> **PROBLEM REQUIREMENTS**
Check each line of the data below for the string "Google". Then give the number of lines that have it, without anything else.

> **GIVEN ENTRIES**
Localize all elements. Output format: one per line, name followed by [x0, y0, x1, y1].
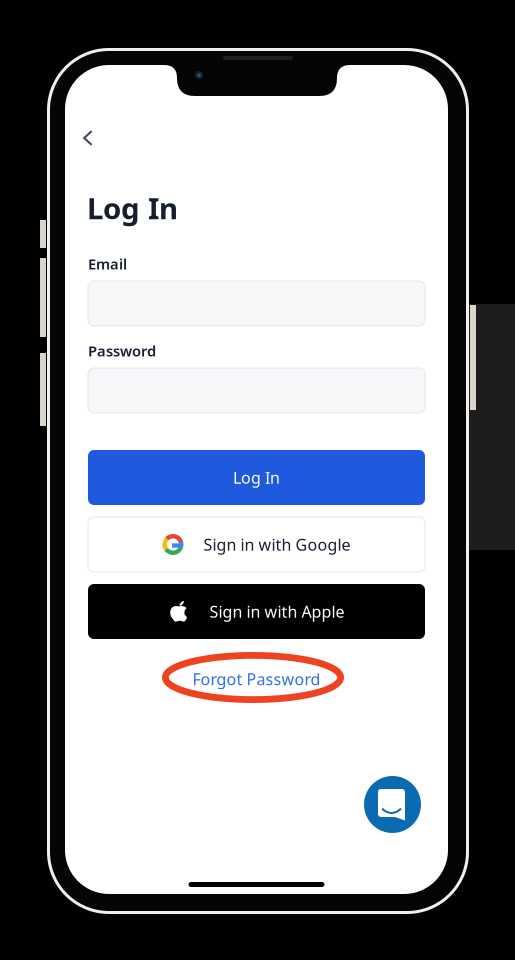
button[interactable]: Log In — [88, 450, 425, 505]
staticText: Log In — [233, 467, 280, 488]
staticText: Forgot Password — [192, 668, 320, 690]
staticText: Password — [88, 341, 156, 360]
staticText: Sign in with Apple — [210, 601, 344, 622]
button[interactable]: Sign in with Apple — [88, 584, 425, 639]
button[interactable]: Forgot Password — [182, 666, 332, 692]
staticText: Log In — [87, 188, 178, 228]
button[interactable]: Open chat — [364, 776, 421, 833]
button[interactable]: Back — [73, 120, 103, 156]
staticText: Email — [88, 254, 127, 274]
staticText: Sign in with Google — [204, 534, 350, 555]
button[interactable]: Sign in with Google — [88, 517, 425, 572]
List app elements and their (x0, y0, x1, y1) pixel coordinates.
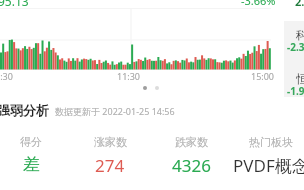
staticText: 数据更新于 2022-01-25 14:56 (55, 105, 175, 117)
staticText: 恒 (296, 71, 304, 86)
staticText: 15:00 (251, 70, 275, 82)
button[interactable]: 热门板块 (226, 135, 304, 177)
staticText: 强弱分析 (0, 102, 49, 118)
staticText: 2.6 (295, 0, 304, 9)
staticText: 274 (95, 154, 125, 177)
staticText: 科 (296, 27, 304, 42)
button[interactable]: 跌家数 (146, 135, 236, 177)
staticText: 跌家数 (175, 135, 208, 149)
button[interactable]: 涨家数 (65, 135, 155, 177)
staticText: -2.3 (287, 40, 304, 54)
button[interactable]: 强弱分析 (0, 102, 175, 118)
staticText: 95.13 (0, 0, 29, 9)
button[interactable]: 得分 (0, 135, 76, 175)
staticText: 热门板块 (249, 135, 293, 149)
button[interactable]: 科 (284, 27, 304, 51)
button[interactable]: 恒 (284, 71, 304, 95)
staticText: PVDF概念 (233, 154, 304, 177)
staticText: -1.9 (287, 84, 304, 98)
staticText: 9:30 (0, 70, 13, 82)
staticText: 涨家数 (94, 135, 127, 149)
staticText: 差 (23, 154, 40, 175)
staticText: 得分 (20, 135, 42, 149)
staticText: 11:30 (117, 70, 141, 82)
staticText: -3.66% (241, 0, 276, 8)
staticText: 4326 (172, 154, 211, 177)
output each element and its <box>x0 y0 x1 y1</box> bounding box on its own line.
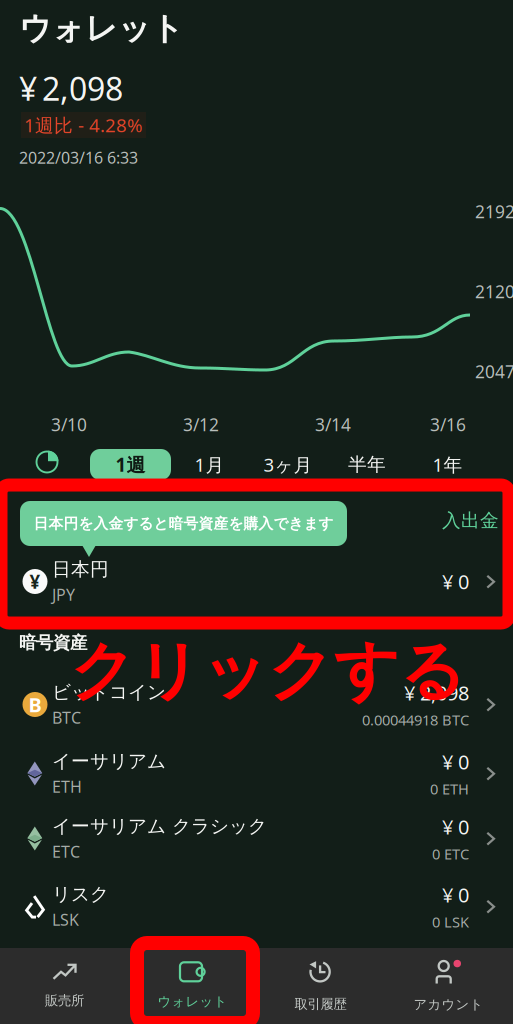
staticText: 半年 <box>348 453 386 476</box>
staticText: ¥ 0 <box>442 814 469 840</box>
button[interactable]: アカウント <box>384 948 512 1024</box>
staticText: ¥ 2,098 <box>404 680 469 706</box>
staticText: 暗号資産 <box>19 632 87 653</box>
staticText: 3/10 <box>51 413 87 436</box>
button[interactable]: リスク <box>0 873 513 940</box>
staticText: ETC <box>52 841 80 862</box>
staticText: 2022/03/16 6:33 <box>19 147 138 168</box>
staticText: ETH <box>52 776 82 797</box>
staticText: 日本円 <box>52 558 109 581</box>
staticText: リスク <box>52 883 109 906</box>
staticText: 0 ETH <box>430 779 469 798</box>
staticText: 取引履歴 <box>294 996 346 1012</box>
button[interactable]: 半年 <box>338 449 396 480</box>
staticText: 日本円を入金すると暗号資産を購入できます <box>34 514 334 532</box>
staticText: ¥ 2,098 <box>19 67 123 110</box>
staticText: ¥ 0 <box>442 748 469 775</box>
staticText: BTC <box>52 707 81 728</box>
button[interactable]: イーサリアム クラシック <box>0 805 513 872</box>
staticText: 3/14 <box>315 413 351 436</box>
button[interactable]: 販売所 <box>0 948 128 1024</box>
staticText: ¥ <box>30 569 40 594</box>
button[interactable]: ポートフォリオ <box>35 450 60 475</box>
staticText: 1週 <box>116 452 146 477</box>
button[interactable]: ウォレット <box>128 948 256 1024</box>
staticText: 3ヶ月 <box>264 452 312 477</box>
staticText: クリックする <box>70 632 466 711</box>
button[interactable]: 1月 <box>182 449 237 480</box>
button[interactable]: 入出金 <box>442 509 499 532</box>
staticText: 0 LSK <box>432 912 469 932</box>
staticText: 0.00044918 BTC <box>362 710 469 730</box>
staticText: ウォレット <box>19 9 184 48</box>
staticText: JPY <box>52 584 75 605</box>
staticText: 1週比 - 4.28% <box>24 113 143 137</box>
staticText: 3/12 <box>183 413 219 436</box>
staticText: 3/16 <box>430 413 466 436</box>
staticText: ウォレット <box>158 993 228 1010</box>
staticText: ¥ 0 <box>442 568 469 595</box>
staticText: イーサリアム <box>52 750 166 773</box>
button[interactable]: 取引履歴 <box>256 948 384 1024</box>
button[interactable]: 1週 <box>90 449 171 480</box>
staticText: 1月 <box>194 452 224 477</box>
staticText: 販売所 <box>45 992 84 1009</box>
button[interactable]: B <box>0 671 513 738</box>
button[interactable]: ¥ <box>0 548 513 615</box>
staticText: 2192 <box>475 200 513 223</box>
staticText: イーサリアム クラシック <box>52 815 267 838</box>
staticText: 入出金 <box>442 509 499 532</box>
staticText: 0 ETC <box>432 844 469 864</box>
staticText: B <box>28 691 42 718</box>
button[interactable]: 1年 <box>420 449 475 480</box>
staticText: ¥ 0 <box>442 882 469 908</box>
button[interactable]: イーサリアム <box>0 740 513 807</box>
button[interactable]: 3ヶ月 <box>254 449 322 480</box>
staticText: アカウント <box>414 996 484 1013</box>
staticText: 1年 <box>432 452 462 477</box>
staticText: LSK <box>52 909 79 930</box>
staticText: ビットコイン <box>52 681 166 704</box>
staticText: 2120 <box>475 280 513 303</box>
staticText: 2047 <box>475 360 513 383</box>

> **ANSWER SECTION**
2